Denn es gibt da doch die eine Sache, die ihr jetzt schon zusetzt: Diese Erkenntnis, dass da auf der einen Seite vieles wächst, das ihr Erfüllung und Glück schenkt, dass auf der anderen Seite aber auch eine ungeahnte Distanz entsteht. Viele verstehen nicht, was sie tut, warum sie es tut. Freundschaften zerbrechen an diesem Unverständnis. Vor allem nach den Ereignissen in der Silvesternacht.
Für die Flüchtlingshelfer habe sich nichts geändert, aber im privaten Umfeld sehr viel: "Die Gesellschaft soll sich nicht spalten", sagt Birgit Reis. "Aber die Welt ändert sich völlig für mich." Der Bekanntenkreis? "Ich muss mich fragen, wer noch meine Freunde sind." Diese Erfahrung teilt Birgit Reis mit den anderen Teilnehmerinnen und Teilnehmern des Pilotprojektes. Auf die konkrete Arbeit wirke sich das nicht aus, erzählen die Helferinnen und Helfer, aber sie müssen sich stärker rechtfertigen für das, was sie tun.

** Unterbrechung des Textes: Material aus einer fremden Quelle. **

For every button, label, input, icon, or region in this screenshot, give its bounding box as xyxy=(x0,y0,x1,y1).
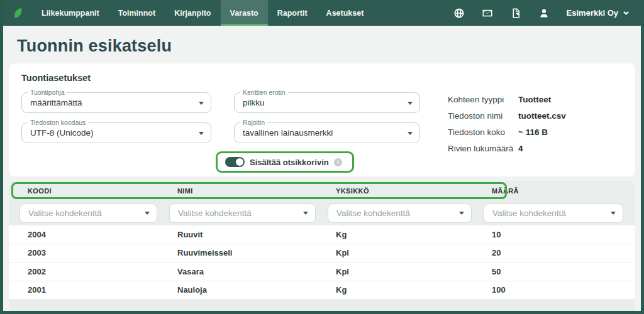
info-row: Tiedoston koko ~ 116 B xyxy=(448,127,566,137)
globe-icon[interactable] xyxy=(453,7,465,19)
mapping-select-koodi[interactable]: Valitse kohdekenttä xyxy=(19,203,157,223)
page-title: Tuonnin esikatselu xyxy=(17,36,627,56)
toggle-knob xyxy=(236,158,243,166)
navbar-actions: Esimerkki Oy xyxy=(453,0,641,26)
info-row: Kohteen tyyppi Tuotteet xyxy=(448,95,566,104)
header-row-toggle-annotation: Sisältää otsikkorivin i xyxy=(216,151,354,173)
table-header-row: KOODI NIMI YKSIKKÖ MÄÄRÄ xyxy=(9,181,635,200)
field-label: Tiedoston koodaus xyxy=(28,119,88,126)
field-label: Tuontipohja xyxy=(28,89,67,96)
select-tiedoston-koodaus[interactable]: Tiedoston koodaus UTF-8 (Unicode) xyxy=(21,122,211,143)
field-value: tavallinen lainausmerkki xyxy=(235,128,333,138)
info-icon[interactable]: i xyxy=(334,158,342,166)
top-navbar: Liikekumppanit Toiminnot Kirjanpito Vara… xyxy=(3,0,641,26)
info-row: Tiedoston nimi tuotteet.csv xyxy=(448,111,566,121)
page-header: Tuonnin esikatselu xyxy=(3,26,641,63)
table-body: 2004 Ruuvit Kg 10 2003 Ruuvimeisseli Kpl… xyxy=(9,225,635,300)
field-label: Rajoitin xyxy=(240,119,267,126)
nav-item-asetukset[interactable]: Asetukset xyxy=(317,0,374,26)
dropdown-caret-icon xyxy=(303,212,308,215)
nav-item-varasto[interactable]: Varasto xyxy=(221,0,268,26)
nav-item-liikekumppanit[interactable]: Liikekumppanit xyxy=(32,0,109,26)
field-value: UTF-8 (Unicode) xyxy=(22,128,94,138)
table-row: 2004 Ruuvit Kg 10 xyxy=(9,225,635,244)
leaf-icon xyxy=(11,6,24,20)
document-icon[interactable] xyxy=(510,7,522,19)
table-row: 2001 Nauloja Kg 100 xyxy=(9,281,635,300)
import-preview-table: KOODI NIMI YKSIKKÖ MÄÄRÄ Valitse kohdeke… xyxy=(9,181,635,314)
mapping-select-yksikko[interactable]: Valitse kohdekenttä xyxy=(328,203,472,223)
file-info-panel: Kohteen tyyppi Tuotteet Tiedoston nimi t… xyxy=(448,92,566,173)
main-menu: Liikekumppanit Toiminnot Kirjanpito Vara… xyxy=(32,0,373,26)
field-mapping-row: Valitse kohdekenttä Valitse kohdekenttä … xyxy=(9,200,635,225)
toggle-label: Sisältää otsikkorivin xyxy=(250,158,329,167)
nav-item-kirjanpito[interactable]: Kirjanpito xyxy=(165,0,220,26)
nav-item-raportit[interactable]: Raportit xyxy=(268,0,317,26)
select-tuontipohja[interactable]: Tuontipohja määrittämättä xyxy=(21,92,211,113)
select-rajoitin[interactable]: Rajoitin tavallinen lainausmerkki xyxy=(234,122,420,143)
column-header-yksikko: YKSIKKÖ xyxy=(328,187,484,195)
mapping-select-maara[interactable]: Valitse kohdekenttä xyxy=(484,203,623,223)
mapping-select-nimi[interactable]: Valitse kohdekenttä xyxy=(169,203,316,223)
dropdown-caret-icon xyxy=(199,102,204,105)
settings-fields: Tuontipohja määrittämättä Kenttien eroti… xyxy=(21,92,420,143)
dropdown-caret-icon xyxy=(145,212,150,215)
field-value: määrittämättä xyxy=(22,98,82,107)
dropdown-caret-icon xyxy=(611,212,616,215)
table-row: 2002 Vasara Kpl 50 xyxy=(9,263,635,281)
user-icon[interactable] xyxy=(538,7,550,19)
import-settings-card: Tuontiasetukset Tuontipohja määrittämätt… xyxy=(9,63,635,176)
company-menu[interactable]: Esimerkki Oy xyxy=(567,8,630,18)
mail-icon[interactable] xyxy=(482,7,494,19)
field-label: Kenttien erotin xyxy=(240,89,288,96)
dropdown-caret-icon xyxy=(408,102,413,105)
nav-item-toiminnot[interactable]: Toiminnot xyxy=(109,0,165,26)
dropdown-caret-icon xyxy=(459,212,464,215)
brand-logo[interactable] xyxy=(3,0,32,26)
column-header-koodi: KOODI xyxy=(19,187,169,195)
app-window: Liikekumppanit Toiminnot Kirjanpito Vara… xyxy=(0,0,644,314)
field-value: pilkku xyxy=(235,98,265,107)
dropdown-caret-icon xyxy=(199,132,204,135)
table-row: 2003 Ruuvimeisseli Kpl 20 xyxy=(9,244,635,263)
select-kenttien-erotin[interactable]: Kenttien erotin pilkku xyxy=(234,92,420,113)
settings-heading: Tuontiasetukset xyxy=(21,73,623,83)
column-header-maara: MÄÄRÄ xyxy=(484,187,635,195)
includes-header-row-toggle[interactable] xyxy=(225,157,245,167)
info-row: Rivien lukumäärä 4 xyxy=(448,144,566,153)
column-header-nimi: NIMI xyxy=(169,187,328,195)
chevron-down-icon xyxy=(623,9,630,16)
dropdown-caret-icon xyxy=(408,132,413,135)
company-name: Esimerkki Oy xyxy=(567,8,618,18)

Das sachliche Argumentieren, das sei eine gesicherte Erkenntnis, helfe in solchen Situationen nicht weiter, weiß Projektleiterin Ann Marie Krewer. In den Kursen lernen die 18 Teilnehmerinnen und Teilnehmer, sich ihrer eigenen Vorurteile bewusst zu werden und so auch Verständnis für die Ängste ihres Gegenübers zu entwickeln. Wenn es gut läuft, können sie so ein konstruktives Gespräch anleiten lernen. Manchmal sei es aber auch ein Zeichen von Stärke, zu erkennen, dass etwas nicht guttut, dass ein Konflikt nichts nützen wird - und dann auch in der Lage zu sein, ihn zu beenden.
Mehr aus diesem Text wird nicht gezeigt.